**Aim of the exercise**
Going from the line that contains "排行榜 (1250, 35)" through the last line of the records, set down each line again exactly, both included, with pictures left out.

[Saved entries]
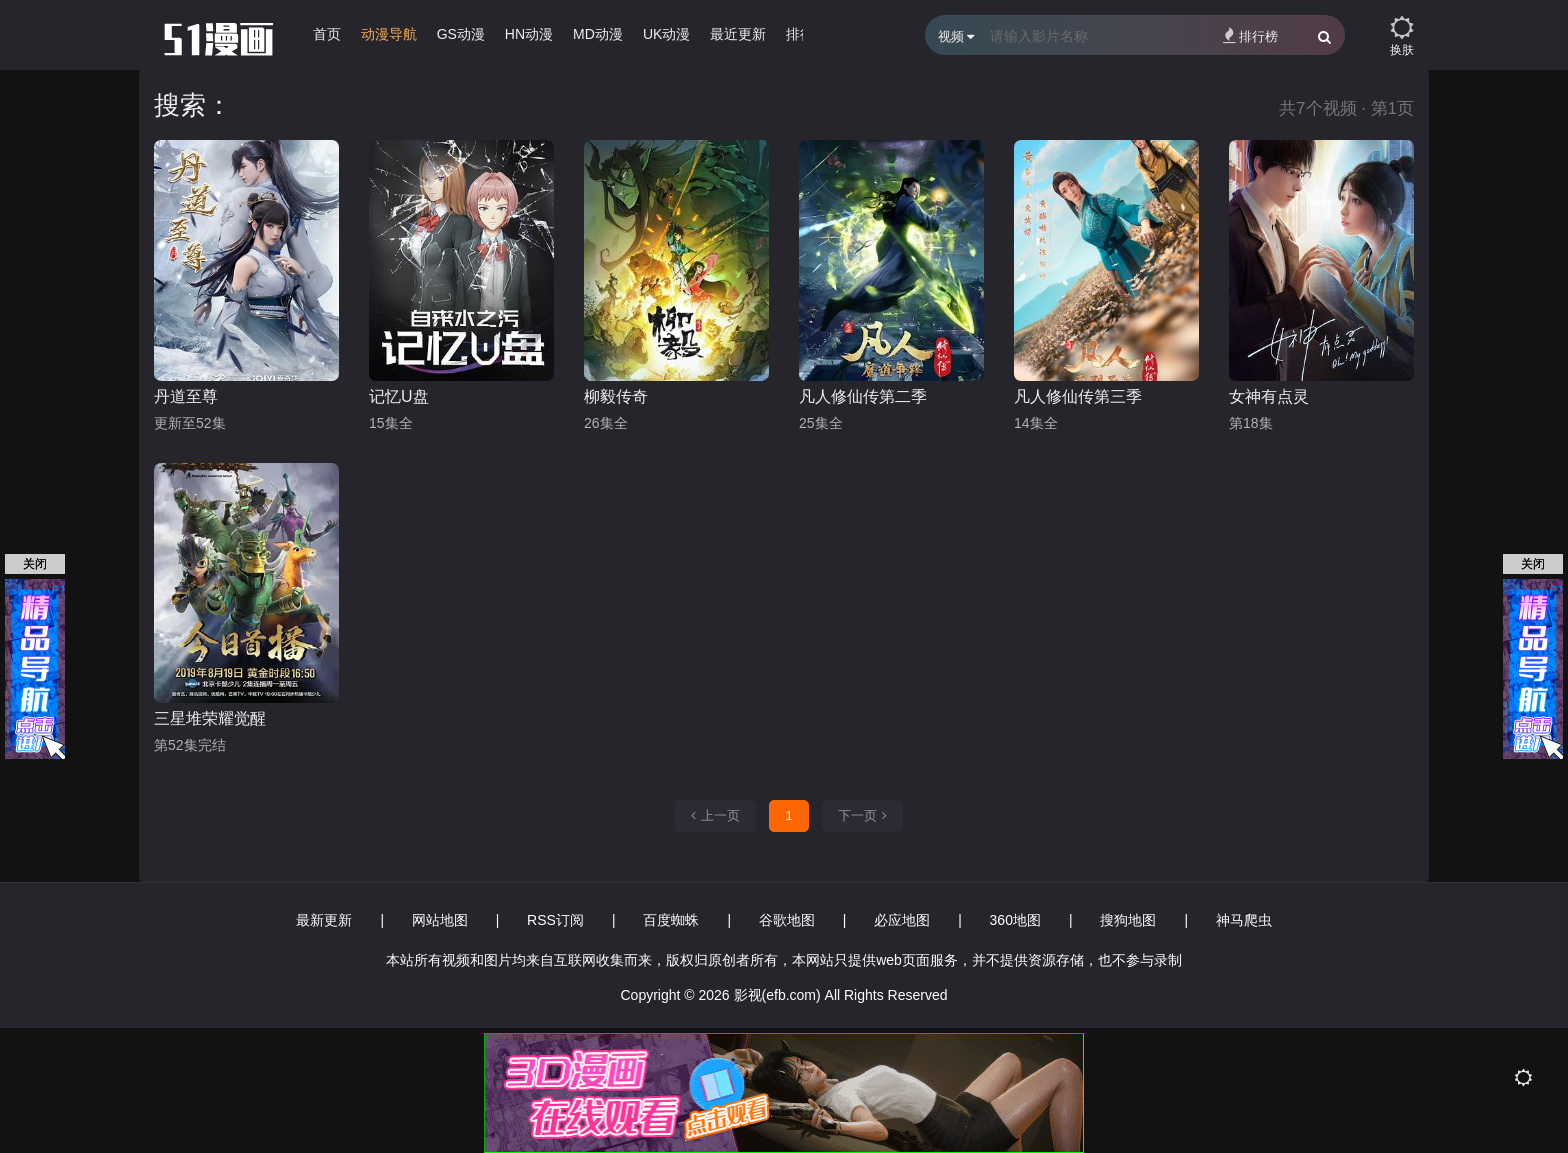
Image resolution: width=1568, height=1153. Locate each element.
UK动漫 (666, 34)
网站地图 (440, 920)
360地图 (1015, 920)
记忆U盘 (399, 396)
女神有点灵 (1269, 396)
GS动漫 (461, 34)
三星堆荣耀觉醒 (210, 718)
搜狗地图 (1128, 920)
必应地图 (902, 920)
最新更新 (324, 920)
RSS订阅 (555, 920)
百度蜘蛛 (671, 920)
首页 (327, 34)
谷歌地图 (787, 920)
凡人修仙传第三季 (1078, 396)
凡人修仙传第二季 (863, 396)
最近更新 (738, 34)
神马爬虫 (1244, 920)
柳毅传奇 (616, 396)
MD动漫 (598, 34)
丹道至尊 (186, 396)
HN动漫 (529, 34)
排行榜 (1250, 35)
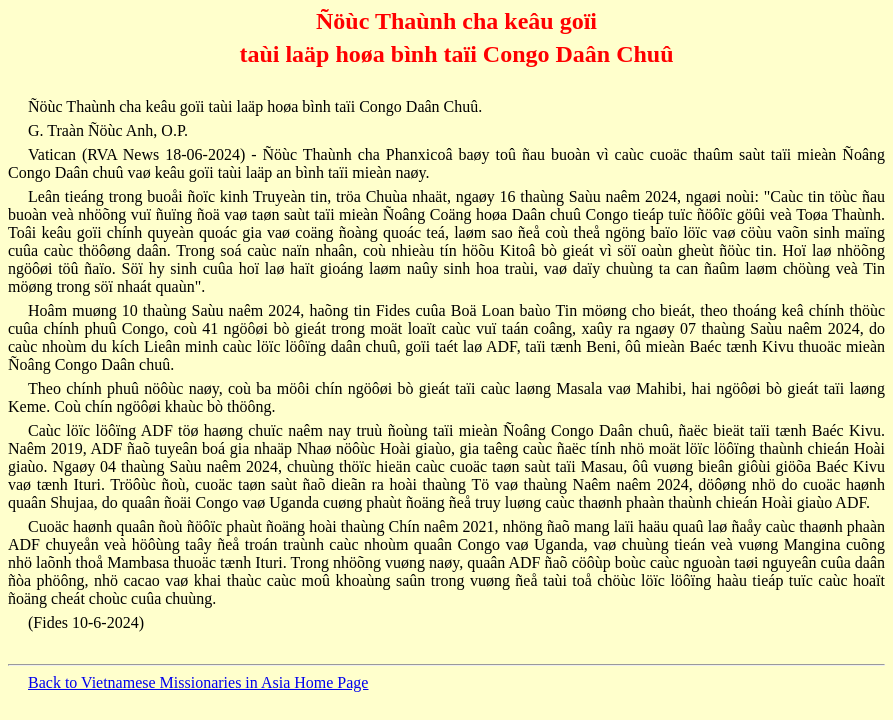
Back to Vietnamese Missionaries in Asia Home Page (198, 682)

**Expected answer**
排行榜 (1250, 35)
Back to Vietnamese Missionaries in Asia Home Page (198, 682)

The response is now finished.